* WORK INSTRUCTION
Taking each line of the material below in turn, count those containing the string "STILE". Provide the number alone.

..............................

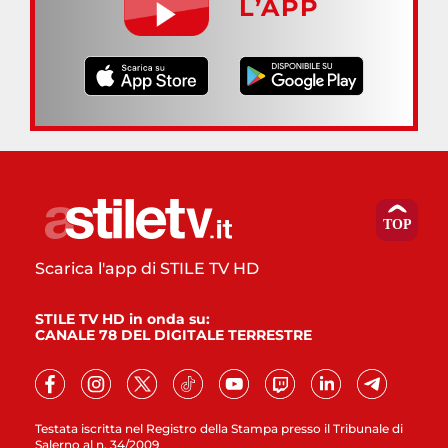
L’APP
Scarica l'app di STILE TV HD
STILE TV HD in onda su:
CANALE 78 DEL DIGITALE TERRESTRE
Testata iscritta nel Registro della Stampa presso il Tribunale di
Salerno al n. 34/2009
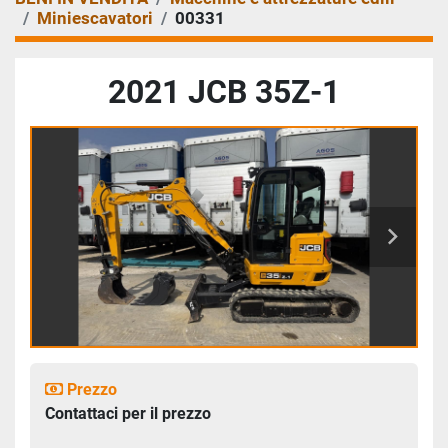
Miniescavatori
00331
2021 JCB 35Z-1
Prezzo
Contattaci per il prezzo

..............................

* RESPONSE BOX
2